The Department of Resident Life’s bungling of a hospitalization last week has revealed that the University of Maryland’s failure to serve students’ mental health extends far beyond an understaffed Counseling Center. As university officials claim they’re here for students in crisis, stigma continues to pervade different levels of university bureaucracy.
Early Thursday morning, a student called 911 and was taken to the hospital after having a panic attack and taking a prescribed muscle relaxer. She was cleared by hospital staff and discharged, but not before she received a letter from a Resident Life community director expressing “concerns about [her] ability to successfully manage living in a residence hall.”
Before being allowed to return to her on-campus apartment, the letter explained, she would have to be cleared by a Resident Life case manager and a university psychiatrist.
A spokesperson for the department said the letter is sent to all students hospitalized for mental health reasons, and is “really coming from a place of care and support for the students and their well-being.”
This editorial board struggles to see how making recently hospitalized students functionally homeless serves anyone’s well-being. Students who seek medical attention for their mental health needs are doing the right thing, and they deserve stability in their university accommodations. By preventing already vulnerable students from returning to their housing, Resident Life creates unnecessary pain and dissuades other students from getting help.
That this letter is part of university protocol makes the story even more disturbing. This incident isn’t the fault of one Resident Life employee — it’s systemic. It falsely conveys that students with mental illness are a threat and should be kept at arm’s length. It’s the textbook definition of stigmatization.

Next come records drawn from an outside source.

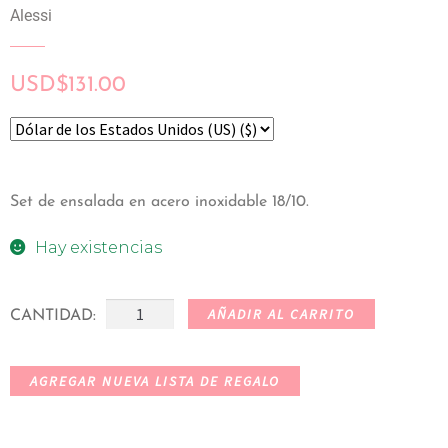
Alessi
USD
$
131.00
Set de ensalada en acero inoxidable 18/10.
Hay existencias
AÑADIR AL CARRITO
CANTIDAD:
AGREGAR NUEVA LISTA DE REGALO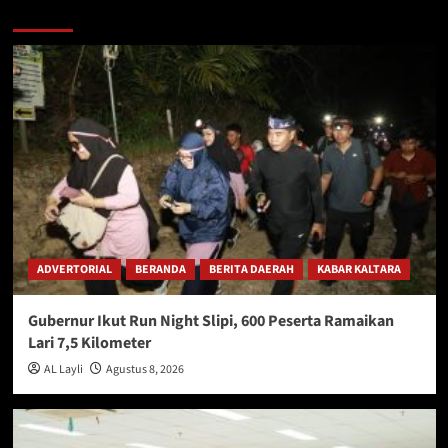
Berita Lainnya
ADVERTORIAL
BERANDA
BERITA DAERAH
KABAR KALTARA
Gubernur Ikut Run Night Slipi, 600 Peserta Ramaikan
Lari 7,5 Kilometer
AL Layli
Agustus 8, 2026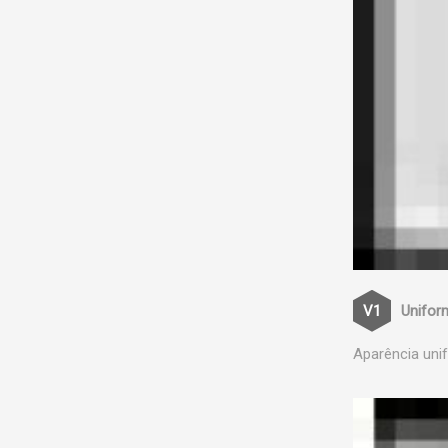
Unifor
Aparência uni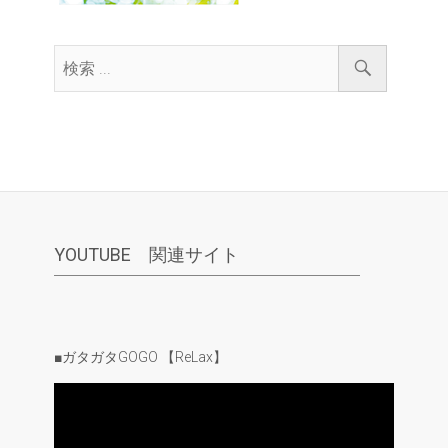
YOUTUBE 関連サイト
■ガタガタGOGO 【ReLax】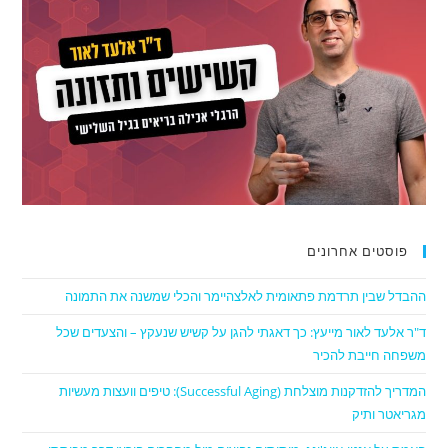
פוסטים אחרונים
ההבדל שבין תרדמת פתאומית לאלצהיימר והכלי שמשנה את התמונה
ד"ר אלעד לאור מייעץ: כך דאגתי להגן על קשיש שנעקץ – והצעדים שכל
משפחה חייבת להכיר
המדריך להזדקנות מוצלחת (Successful Aging): טיפים וועצות מעשיות
מגריאטר ותיק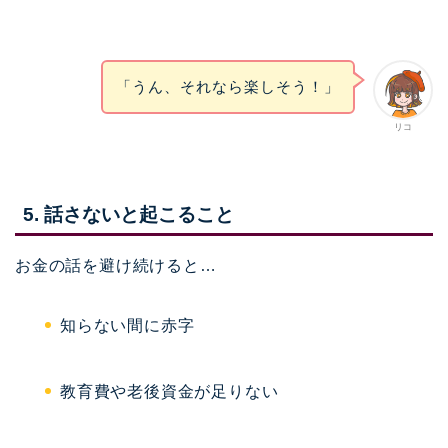
「うん、それなら楽しそう！」
リコ
5. 話さないと起こること
お金の話を避け続けると…
知らない間に赤字
教育費や老後資金が足りない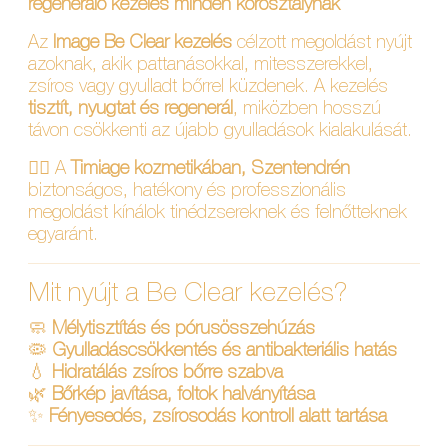
regeneráló kezelés minden korosztálynak
Az
Image Be Clear kezelés
célzott megoldást nyújt
azoknak, akik pattanásokkal, mitesszerekkel,
zsíros vagy gyulladt bőrrel küzdenek. A kezelés
tisztít, nyugtat és regenerál
, miközben hosszú
távon csökkenti az újabb gyulladások kialakulását.
💆‍♀️ A
Timiage kozmetikában, Szentendrén
biztonságos, hatékony és professzionális
megoldást kínálok tinédzsereknek és felnőtteknek
egyaránt.
Mit nyújt a Be Clear kezelés?
🧼
Mélytisztítás és pórusösszehúzás
🦠
Gyulladáscsökkentés és antibakteriális hatás
💧
Hidratálás zsíros bőrre szabva
🌿
Bőrkép javítása, foltok halványítása
✨
Fényesedés, zsírosodás kontroll alatt tartása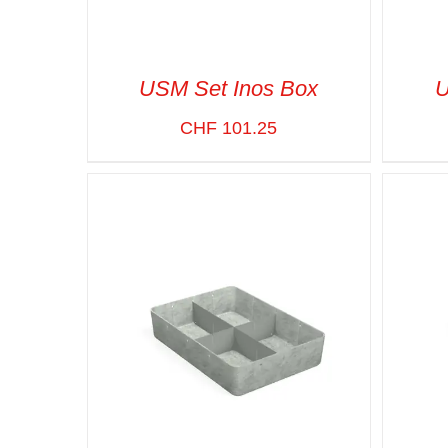
USM Set Inos Box
U
CHF
101.25
SELECT OPTIONS
/
VUE RAPIDE
SELE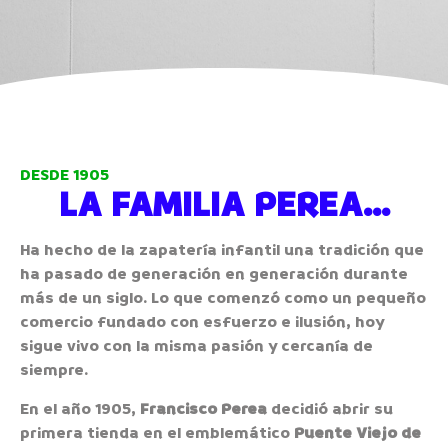
DESDE 1905
LA FAMILIA PEREA...
Ha hecho de la zapatería infantil una tradición que
ha pasado de generación en generación durante
más de un siglo. Lo que comenzó como un pequeño
comercio fundado con esfuerzo e ilusión, hoy
sigue vivo con la misma pasión y cercanía de
siempre.
En el año 1905,
Francisco Perea
decidió abrir su
primera tienda en el emblemático
Puente Viejo de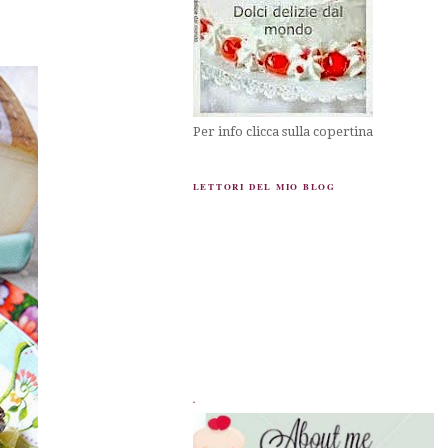
Per info clicca sulla copertina
LETTORI DEL MIO BLOG
.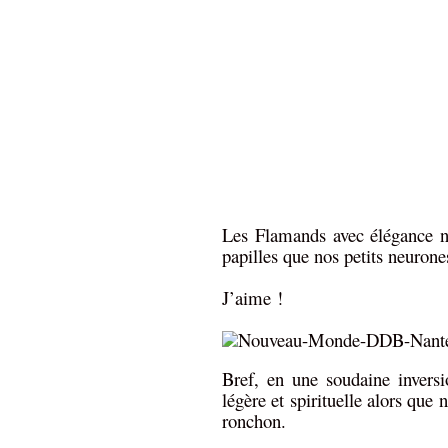
Les Flamands avec élégance no
papilles que nos petits neurone
J’aime !
Bref, en une soudaine invers
légère et spirituelle alors qu
ronchon.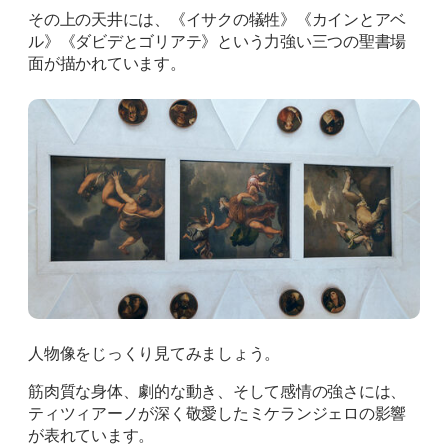
その上の天井には、《イサクの犠牲》《カインとアベ
ル》《ダビデとゴリアテ》という力強い三つの聖書場
面が描かれています。
人物像をじっくり見てみましょう。
筋肉質な身体、劇的な動き、そして感情の強さには、
ティツィアーノが深く敬愛したミケランジェロの影響
が表れています。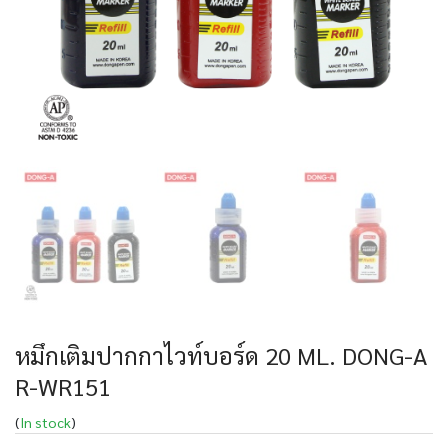
หมึกเติมปากกาไวท์บอร์ด 20 ML. DONG-A
R-WR151
(
In stock
)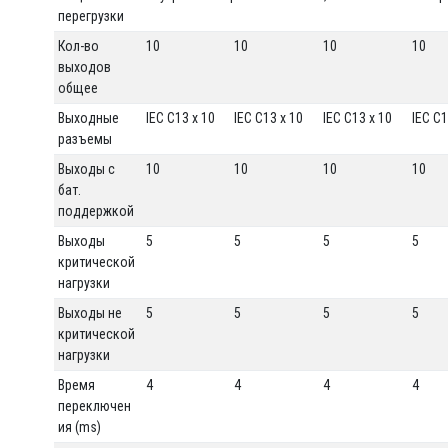
перегрузки
Кол-во
10
10
10
10
выходов
общее
Выходные
IEC C13 x 10
IEC C13 x 10
IEC C13 x 10
IEC C1
разъемы
Выходы с
10
10
10
10
бат.
поддержкой
Выходы
5
5
5
5
критической
нагрузки
Выходы не
5
5
5
5
критической
нагрузки
Время
4
4
4
4
переключен
ия (ms)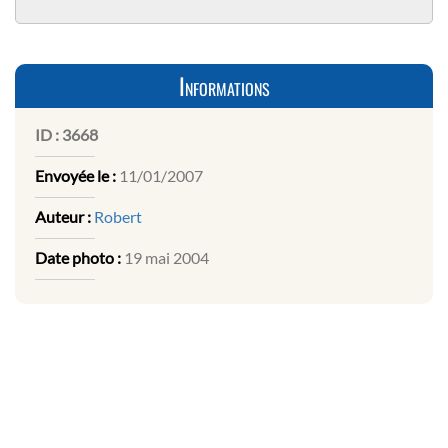
Informations
ID :
3668
Envoyée le :
11/01/2007
Auteur :
Robert
Date photo :
19 mai 2004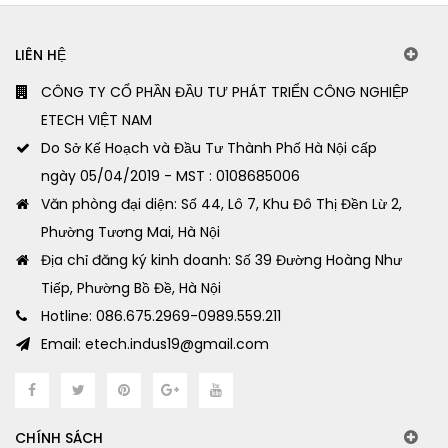
LIÊN HỆ
CÔNG TY CỔ PHẦN ĐẦU TƯ PHÁT TRIỂN CÔNG NGHIỆP
ETECH VIỆT NAM
Do Sở Kế Hoạch và Đầu Tư Thành Phố Hà Nội cấp
ngày 05/04/2019 - MST : 0108685006
Văn phòng đại diện: Số 44, Lô 7, Khu Đô Thị Đền Lừ 2,
Phường Tương Mai, Hà Nội
Địa chỉ đăng ký kinh doanh: Số 39 Đường Hoàng Như
Tiếp, Phường Bồ Đề, Hà Nội
Hotline: 086.675.2969-0989.559.211
Email: etech.indus19@gmail.com
CHÍNH SÁCH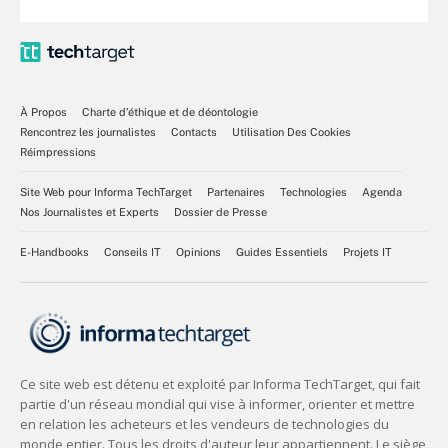
À Propos
Charte d’éthique et de déontologie
Rencontrez les journalistes
Contacts
Utilisation Des Cookies
Réimpressions
Site Web pour Informa TechTarget
Partenaires
Technologies
Agenda
Nos Journalistes et Experts
Dossier de Presse
E-Handbooks
Conseils IT
Opinions
Guides Essentiels
Projets IT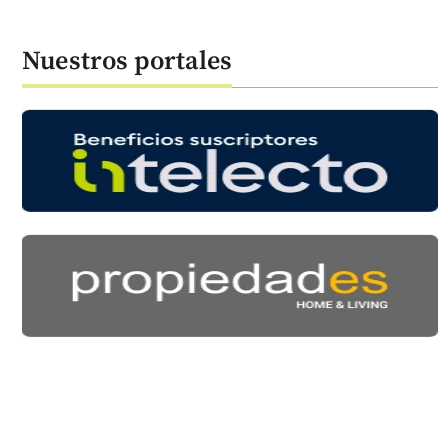
Nuestros portales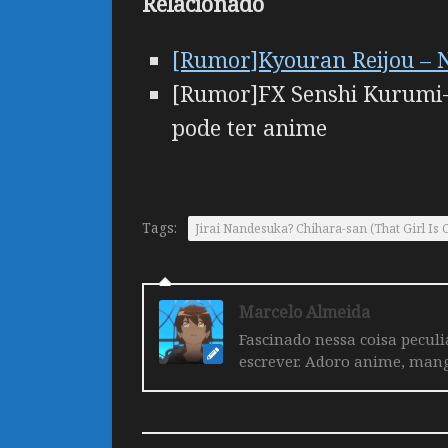
Relacionado
[Rumor]Kyouran Reijou – N
[Rumor]FX Senshi Kurumi-c
pode ter anime
Tags:
Jirai Nandesuka? Chihara-san (That Girl Is 
Marcelo Almeida
Fascinado nessa coisa pecul
escrever. Adoro anime, mang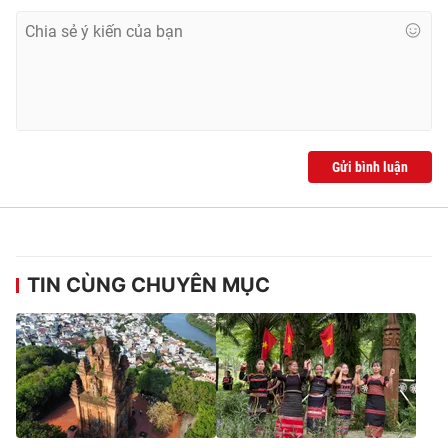
Gửi bình luận
TIN CÙNG CHUYÊN MỤC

Resident Life should never send this letter again, and the officials responsible for this protocol must be held accountable. The department must work urgently to breathe some basic humanity into how it approaches mental illness.
Repairing this harm and making the university safe for people with mental illness requires sustained effort from the entire community. Too often, offices like the Counseling Center that are tasked with serving students’ mental health needs are regarded as though they’re the only entities that must do so. And although the Counseling Center requires serious reform, that alone won’t ensure the well-being of students with mental illness.
This editorial board urges employees in every department and at every level — from President Wallace Loh, who has yet to comment on the incident, to the university’s most junior workers — to eradicate mental illness stigma in their work, and to treat all students with empathy rather than callousness. Absent that, this university cannot seriously call itself a home.